Zaf also said that although Independendence Day is our national holiday of huge historical significance, it should be one of celebration. “We shouldn’t be too serious about our holidays. Don’t feel like you have to go to a history class. It’s a holiday that you should enjoy.”

During the celebration, Zaf will celebrate it with his family and friends at home and besides doing live coverage from Merdeka Square, this year’s celebration really has a special meaning for him.

A time for family

Meanwhile, for Hakim Zahar, better known as Kidd, 23, from Kuala Lumpur, independence means an achievement of a united nation.

Hakim Zahar (fourth right) with his colleagues at Media Prima.

Hakim Zahar (fourth right) with his colleagues at Media Prima.

“Usually during this day, I would take my day off to myself. A long weekend like this I will travel and have a getaway from the works stress,” said the public relations officer.

In his neighbourhood, people have flags at their homes and cars and fireworks will also be lit during the countdown on August 30 at 12am.

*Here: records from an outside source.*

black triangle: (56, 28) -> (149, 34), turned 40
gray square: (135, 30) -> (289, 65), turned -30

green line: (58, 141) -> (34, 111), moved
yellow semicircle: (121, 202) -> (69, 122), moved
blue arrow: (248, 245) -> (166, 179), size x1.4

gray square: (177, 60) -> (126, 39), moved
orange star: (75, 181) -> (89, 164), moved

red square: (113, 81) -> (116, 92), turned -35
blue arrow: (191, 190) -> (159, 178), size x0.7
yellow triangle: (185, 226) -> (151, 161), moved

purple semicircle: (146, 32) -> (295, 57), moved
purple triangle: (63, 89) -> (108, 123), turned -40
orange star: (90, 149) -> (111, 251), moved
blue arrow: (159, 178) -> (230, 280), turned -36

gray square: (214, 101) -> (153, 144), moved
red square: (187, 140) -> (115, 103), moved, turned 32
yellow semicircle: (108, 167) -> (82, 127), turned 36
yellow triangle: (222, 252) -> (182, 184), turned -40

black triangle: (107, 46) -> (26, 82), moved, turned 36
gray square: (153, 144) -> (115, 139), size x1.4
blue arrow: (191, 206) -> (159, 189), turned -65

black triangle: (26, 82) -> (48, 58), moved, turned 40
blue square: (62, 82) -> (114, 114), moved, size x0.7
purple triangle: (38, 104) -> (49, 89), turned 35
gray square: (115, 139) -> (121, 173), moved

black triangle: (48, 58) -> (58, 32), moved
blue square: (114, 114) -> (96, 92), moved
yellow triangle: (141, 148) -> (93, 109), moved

This year’s celebration will be a bit different for Kidd as his grandmother will be coming to Kuala Lumpur from Kuching and he will take her to travel around West Malaysia and spending time together.

Time to regroup, reflect

No matter what our reasons for celebrating or how we celebrate it, as proud citizens, it is important to reflect and realise the importance of the day and the significance of independence.

Appreciate the sacrifices past leaders made for independence, enjoy the pleasures obtained, strengthen the love between one another, continue to strive for personal excellence of ourselves for the country, and most important of all, be proud to be Malaysian.